Princes of the Renaissance
The Hidden Power Behind an Artistic Revolution
Mary Hollingsworth’s Princes of the Renaissance is a revealing account of the city-state dynasties that created unimaginable wealth, cut-throat competitions, and lavish displays of patronage, resulting in some of the Western world’s most sublime art.
Addressing the panoply of the Italian Renaissance, including its ambitions, betrayals, and the breadth of its material culture, the book reveals a dangerous competition for power through which ostentatious displays of wealth became the coin of the realm. The patronage system supported workshops, sculptors, and glass blowers—thousands of artists who created works to emphasize a patron’s power, wealth, and discernment.
Intricate details and juicy tidbits reveal the era’s personalities, including Cosimo I de’ Medici (a snob whose family’s mercantile origins fueled resentment for the D’Estes family) and Isabella Gonzaga, who maintained her own studio of artists and craftsmen.

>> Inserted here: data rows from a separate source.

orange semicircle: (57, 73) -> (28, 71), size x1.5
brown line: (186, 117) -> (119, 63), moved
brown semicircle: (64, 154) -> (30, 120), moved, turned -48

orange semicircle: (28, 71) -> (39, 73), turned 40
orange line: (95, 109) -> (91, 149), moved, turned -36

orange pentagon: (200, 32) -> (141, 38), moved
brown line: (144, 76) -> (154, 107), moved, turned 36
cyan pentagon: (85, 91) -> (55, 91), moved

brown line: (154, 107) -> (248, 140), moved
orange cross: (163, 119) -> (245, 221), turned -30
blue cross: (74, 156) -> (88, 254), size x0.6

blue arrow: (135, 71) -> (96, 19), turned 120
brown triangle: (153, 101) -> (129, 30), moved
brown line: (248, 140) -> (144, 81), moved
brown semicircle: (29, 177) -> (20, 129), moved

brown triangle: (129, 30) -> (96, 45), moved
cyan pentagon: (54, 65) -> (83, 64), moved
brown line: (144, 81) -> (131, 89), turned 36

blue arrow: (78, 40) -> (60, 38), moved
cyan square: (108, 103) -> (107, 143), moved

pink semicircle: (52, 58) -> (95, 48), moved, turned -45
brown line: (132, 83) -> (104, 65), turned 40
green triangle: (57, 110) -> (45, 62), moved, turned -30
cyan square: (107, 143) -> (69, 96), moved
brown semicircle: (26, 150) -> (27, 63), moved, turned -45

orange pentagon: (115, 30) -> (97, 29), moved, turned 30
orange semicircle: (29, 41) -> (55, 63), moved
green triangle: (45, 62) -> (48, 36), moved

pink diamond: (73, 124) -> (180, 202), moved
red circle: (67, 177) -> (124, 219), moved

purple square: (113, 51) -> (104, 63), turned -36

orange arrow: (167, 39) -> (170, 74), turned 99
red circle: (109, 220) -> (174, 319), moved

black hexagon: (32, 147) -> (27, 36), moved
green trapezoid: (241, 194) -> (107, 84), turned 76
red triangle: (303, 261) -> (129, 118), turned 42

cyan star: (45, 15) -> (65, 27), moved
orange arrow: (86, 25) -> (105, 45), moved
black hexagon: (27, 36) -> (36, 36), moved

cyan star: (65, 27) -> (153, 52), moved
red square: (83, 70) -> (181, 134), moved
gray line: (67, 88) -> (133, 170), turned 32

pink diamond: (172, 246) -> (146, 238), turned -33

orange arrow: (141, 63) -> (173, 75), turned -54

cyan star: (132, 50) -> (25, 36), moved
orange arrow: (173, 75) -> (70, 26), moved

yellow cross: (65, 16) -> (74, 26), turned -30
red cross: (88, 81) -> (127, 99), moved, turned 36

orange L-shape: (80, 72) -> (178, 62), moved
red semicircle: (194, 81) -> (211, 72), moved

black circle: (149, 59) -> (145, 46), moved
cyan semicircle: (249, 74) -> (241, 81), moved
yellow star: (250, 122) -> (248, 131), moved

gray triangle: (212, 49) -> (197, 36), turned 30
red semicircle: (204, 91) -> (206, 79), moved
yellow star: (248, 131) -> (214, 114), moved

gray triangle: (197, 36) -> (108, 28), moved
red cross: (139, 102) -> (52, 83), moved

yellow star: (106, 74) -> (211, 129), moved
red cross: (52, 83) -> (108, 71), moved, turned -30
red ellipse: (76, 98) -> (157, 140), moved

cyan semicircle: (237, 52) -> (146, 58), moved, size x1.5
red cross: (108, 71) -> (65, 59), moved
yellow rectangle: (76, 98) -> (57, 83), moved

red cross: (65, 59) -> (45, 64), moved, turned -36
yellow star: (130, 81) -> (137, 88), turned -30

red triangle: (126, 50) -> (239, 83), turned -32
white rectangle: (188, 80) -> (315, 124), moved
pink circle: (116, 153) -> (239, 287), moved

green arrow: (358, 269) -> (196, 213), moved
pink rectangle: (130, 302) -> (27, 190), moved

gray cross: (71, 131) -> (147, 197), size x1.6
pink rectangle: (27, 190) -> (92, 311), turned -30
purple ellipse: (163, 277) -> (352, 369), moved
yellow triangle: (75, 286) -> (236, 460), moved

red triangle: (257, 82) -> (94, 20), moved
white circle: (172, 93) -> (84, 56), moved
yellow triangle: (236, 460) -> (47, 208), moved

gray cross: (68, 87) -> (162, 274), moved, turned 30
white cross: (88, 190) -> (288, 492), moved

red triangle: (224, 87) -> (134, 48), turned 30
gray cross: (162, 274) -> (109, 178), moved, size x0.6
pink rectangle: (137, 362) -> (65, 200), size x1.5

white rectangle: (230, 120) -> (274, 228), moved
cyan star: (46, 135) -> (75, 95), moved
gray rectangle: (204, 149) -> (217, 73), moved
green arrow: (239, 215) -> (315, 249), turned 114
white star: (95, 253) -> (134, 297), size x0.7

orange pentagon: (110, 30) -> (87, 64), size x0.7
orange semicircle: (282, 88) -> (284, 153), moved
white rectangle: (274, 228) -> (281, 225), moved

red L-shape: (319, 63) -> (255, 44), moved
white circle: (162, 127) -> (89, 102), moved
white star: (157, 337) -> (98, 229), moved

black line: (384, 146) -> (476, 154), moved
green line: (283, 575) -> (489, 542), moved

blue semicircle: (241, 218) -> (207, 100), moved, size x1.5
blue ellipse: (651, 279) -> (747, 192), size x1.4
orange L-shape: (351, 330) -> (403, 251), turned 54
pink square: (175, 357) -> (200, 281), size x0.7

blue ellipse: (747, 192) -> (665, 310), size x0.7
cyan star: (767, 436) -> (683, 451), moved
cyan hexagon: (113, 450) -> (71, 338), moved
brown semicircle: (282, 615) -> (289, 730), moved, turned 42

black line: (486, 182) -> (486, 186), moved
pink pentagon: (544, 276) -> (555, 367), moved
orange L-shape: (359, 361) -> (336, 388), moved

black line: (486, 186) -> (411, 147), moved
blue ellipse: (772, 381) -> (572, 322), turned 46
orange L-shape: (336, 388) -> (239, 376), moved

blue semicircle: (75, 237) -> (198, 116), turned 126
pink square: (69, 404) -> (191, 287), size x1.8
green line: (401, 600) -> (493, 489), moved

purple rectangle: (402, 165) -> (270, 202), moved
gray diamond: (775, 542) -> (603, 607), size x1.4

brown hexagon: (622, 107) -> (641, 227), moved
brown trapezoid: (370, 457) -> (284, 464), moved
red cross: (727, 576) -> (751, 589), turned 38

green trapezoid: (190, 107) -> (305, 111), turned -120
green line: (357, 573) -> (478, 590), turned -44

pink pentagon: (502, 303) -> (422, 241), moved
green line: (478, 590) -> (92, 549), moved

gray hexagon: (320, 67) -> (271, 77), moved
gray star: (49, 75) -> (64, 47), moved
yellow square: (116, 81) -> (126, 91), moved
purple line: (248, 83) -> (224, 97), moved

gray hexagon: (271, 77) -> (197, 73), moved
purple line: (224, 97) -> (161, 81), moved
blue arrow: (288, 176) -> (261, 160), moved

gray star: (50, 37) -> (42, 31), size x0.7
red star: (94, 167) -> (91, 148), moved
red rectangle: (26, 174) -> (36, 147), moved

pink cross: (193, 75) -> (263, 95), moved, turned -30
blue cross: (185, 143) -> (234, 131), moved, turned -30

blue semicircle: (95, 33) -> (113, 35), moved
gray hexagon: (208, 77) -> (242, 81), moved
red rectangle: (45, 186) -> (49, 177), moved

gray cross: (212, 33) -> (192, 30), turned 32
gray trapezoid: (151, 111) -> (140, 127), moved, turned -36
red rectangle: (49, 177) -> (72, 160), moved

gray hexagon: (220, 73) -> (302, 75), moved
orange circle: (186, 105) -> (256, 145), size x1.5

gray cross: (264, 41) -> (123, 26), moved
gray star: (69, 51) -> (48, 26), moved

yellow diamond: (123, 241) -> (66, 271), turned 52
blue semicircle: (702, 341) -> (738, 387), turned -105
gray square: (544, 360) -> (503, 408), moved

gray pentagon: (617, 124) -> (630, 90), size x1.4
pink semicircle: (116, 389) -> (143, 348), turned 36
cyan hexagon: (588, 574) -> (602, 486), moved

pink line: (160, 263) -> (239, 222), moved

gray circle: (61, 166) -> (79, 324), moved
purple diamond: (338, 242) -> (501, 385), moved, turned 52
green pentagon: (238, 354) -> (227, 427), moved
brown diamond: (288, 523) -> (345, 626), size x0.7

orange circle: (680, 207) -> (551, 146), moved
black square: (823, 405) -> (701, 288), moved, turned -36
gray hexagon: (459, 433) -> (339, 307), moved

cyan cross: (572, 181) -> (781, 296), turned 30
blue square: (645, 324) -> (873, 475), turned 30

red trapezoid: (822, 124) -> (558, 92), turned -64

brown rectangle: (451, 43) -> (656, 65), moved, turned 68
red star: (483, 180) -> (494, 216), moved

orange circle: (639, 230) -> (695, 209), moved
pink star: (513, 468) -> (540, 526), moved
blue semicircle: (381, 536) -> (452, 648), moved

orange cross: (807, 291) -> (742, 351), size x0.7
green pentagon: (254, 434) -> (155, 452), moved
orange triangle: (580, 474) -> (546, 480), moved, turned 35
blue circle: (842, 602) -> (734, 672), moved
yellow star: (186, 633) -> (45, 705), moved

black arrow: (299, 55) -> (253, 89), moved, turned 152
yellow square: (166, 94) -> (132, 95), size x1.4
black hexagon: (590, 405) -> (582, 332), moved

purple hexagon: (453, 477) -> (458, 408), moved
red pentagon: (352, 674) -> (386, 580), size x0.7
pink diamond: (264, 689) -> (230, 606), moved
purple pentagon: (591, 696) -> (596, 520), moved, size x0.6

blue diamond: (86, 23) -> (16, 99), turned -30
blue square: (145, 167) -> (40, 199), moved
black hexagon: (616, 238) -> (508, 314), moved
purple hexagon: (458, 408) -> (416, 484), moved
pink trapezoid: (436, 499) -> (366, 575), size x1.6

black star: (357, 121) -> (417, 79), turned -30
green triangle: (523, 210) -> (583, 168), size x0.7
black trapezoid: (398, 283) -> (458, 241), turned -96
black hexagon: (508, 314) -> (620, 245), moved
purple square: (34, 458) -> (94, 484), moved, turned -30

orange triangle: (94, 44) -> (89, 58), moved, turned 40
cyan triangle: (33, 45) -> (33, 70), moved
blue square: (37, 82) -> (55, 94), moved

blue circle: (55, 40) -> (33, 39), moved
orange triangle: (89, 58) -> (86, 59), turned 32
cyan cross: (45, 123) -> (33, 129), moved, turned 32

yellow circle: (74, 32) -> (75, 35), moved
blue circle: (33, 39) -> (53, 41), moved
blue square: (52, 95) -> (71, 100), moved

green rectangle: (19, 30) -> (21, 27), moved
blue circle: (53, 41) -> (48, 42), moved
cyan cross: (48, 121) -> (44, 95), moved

It was a time when women one-upped each other with jewels, musical talents, and social dexterity to cover infinite power plays; a period marked by wealthy business and religious power brokers (including Pope Paul III, who commissioned a Titian portrait of himself to advertise his prominence).
Insightful details, such as that medieval tapestries remained popular because wealthy travelers required ostentatious caravans, and tapestries were easy to transport, reveal how life was lived. And beneath these accounts of wealth exist a group of rivals whose power-motivated intermarriages became so dense that strengthening one alliance started wars with others. There’s a welter of similar names, titles, and relationships involved; a background in Renaissance history is helpful, but not essential. The book’s full-color photographs of artworks and architecture are an added treat.
Princes of the Renaissance is a significant addition to Renaissance studies, and a delicious deep dive for those fascinated by the era.